**WHAT IS EXPECTED:** Once the line holding "2023年11月 (49)" is found in the entries below, transcribe exactly every line up to and including the one holding "La riproduzione dei", but leave out the pictures.
--- SUPPLIED DATA ---
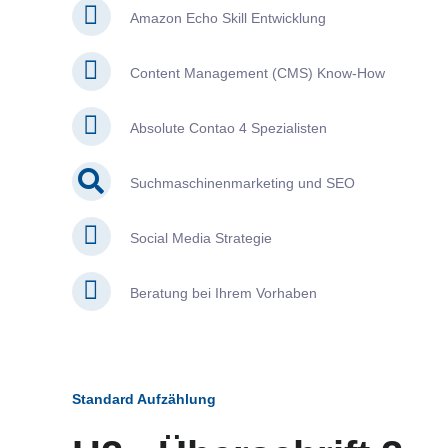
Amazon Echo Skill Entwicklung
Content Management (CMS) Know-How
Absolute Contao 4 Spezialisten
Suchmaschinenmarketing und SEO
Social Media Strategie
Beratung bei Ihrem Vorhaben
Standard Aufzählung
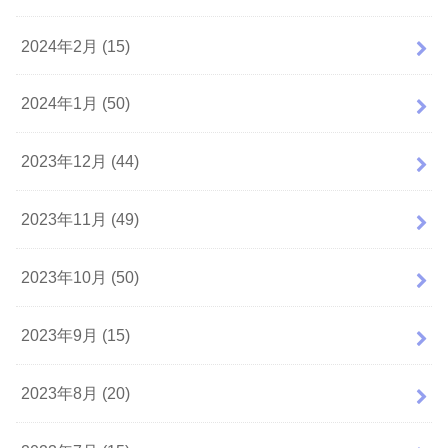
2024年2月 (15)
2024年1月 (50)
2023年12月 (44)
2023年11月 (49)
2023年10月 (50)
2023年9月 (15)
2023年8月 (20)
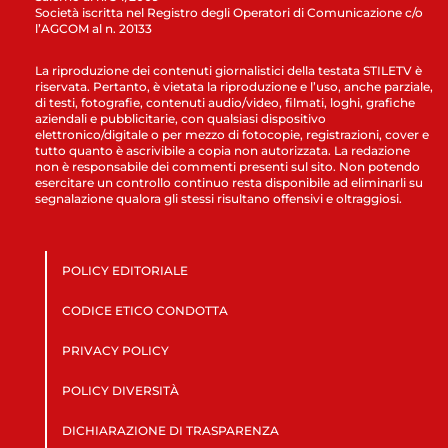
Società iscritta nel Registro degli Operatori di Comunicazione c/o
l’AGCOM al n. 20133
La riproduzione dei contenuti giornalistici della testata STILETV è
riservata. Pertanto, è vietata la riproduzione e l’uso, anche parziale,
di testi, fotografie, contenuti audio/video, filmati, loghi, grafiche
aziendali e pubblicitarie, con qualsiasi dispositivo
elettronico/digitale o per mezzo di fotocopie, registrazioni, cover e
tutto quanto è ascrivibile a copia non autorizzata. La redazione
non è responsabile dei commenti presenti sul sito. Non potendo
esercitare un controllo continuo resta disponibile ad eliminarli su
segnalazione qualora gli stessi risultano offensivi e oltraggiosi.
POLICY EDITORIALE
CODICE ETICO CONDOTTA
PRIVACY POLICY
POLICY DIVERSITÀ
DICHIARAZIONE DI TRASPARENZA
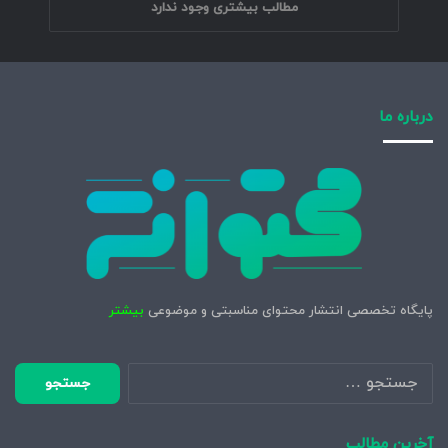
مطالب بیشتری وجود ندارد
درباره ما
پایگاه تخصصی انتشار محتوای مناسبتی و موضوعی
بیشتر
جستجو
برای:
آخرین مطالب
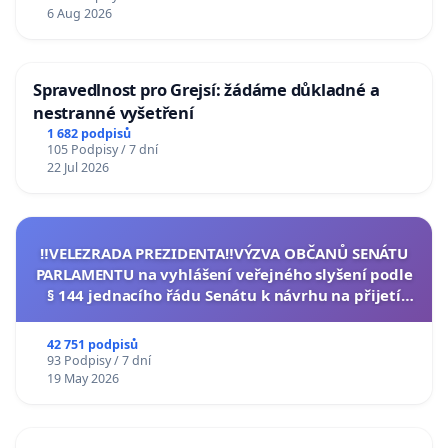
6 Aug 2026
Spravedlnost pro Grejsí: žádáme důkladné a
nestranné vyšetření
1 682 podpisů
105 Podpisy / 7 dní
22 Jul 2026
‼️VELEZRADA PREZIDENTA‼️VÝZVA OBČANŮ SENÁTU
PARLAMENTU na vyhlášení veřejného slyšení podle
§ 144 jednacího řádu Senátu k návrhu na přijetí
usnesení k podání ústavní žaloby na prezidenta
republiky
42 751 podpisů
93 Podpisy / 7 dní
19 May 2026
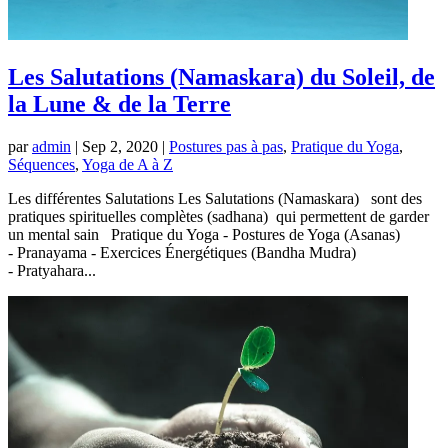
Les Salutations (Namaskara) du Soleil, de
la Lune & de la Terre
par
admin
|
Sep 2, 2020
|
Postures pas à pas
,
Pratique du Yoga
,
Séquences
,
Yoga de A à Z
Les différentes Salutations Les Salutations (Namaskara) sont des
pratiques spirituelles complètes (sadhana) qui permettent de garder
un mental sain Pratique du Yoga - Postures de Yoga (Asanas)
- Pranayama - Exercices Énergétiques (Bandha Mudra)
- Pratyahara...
---
**EXERCISE RESULT:**
2023年11月 (49)
2023年10月 (50)
2023年9月 (15)
2023年8月 (20)
Società iscritta nel Registro degli Operatori di Comunicazione c/o
l’AGCOM al n. 20133
La riproduzione dei contenuti giornalistici della testata STILETV è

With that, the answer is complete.